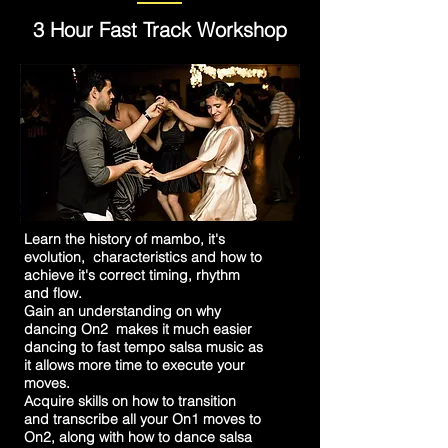
3 Hour Fast Track Workshop
Learn the history of mambo, it's
evolution, characteristics and how to
achieve it's correct timing, rhythm
and flow.
Gain an understanding on why
dancing On2 makes it much easier
dancing to fast tempo salsa music as
it allows more time to execute your
moves.
Acquire skills on how to transition
and transcribe all your On1 moves to
On2, along with how to dance salsa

┄┄┄┄┄┄

◆ Exercise requirements: Retype every entry verbatim and exclude the pictures from the copy.

◆ Worked solution:
3 Hour Fast Track Workshop
Learn the history of mambo, it's
evolution, characteristics and how to
achieve it's correct timing, rhythm
and flow.
Gain an understanding on why
dancing On2 makes it much easier
dancing to fast tempo salsa music as
it allows more time to execute your
moves.
Acquire skills on how to transition
and transcribe all your On1 moves to
On2, along with how to dance salsa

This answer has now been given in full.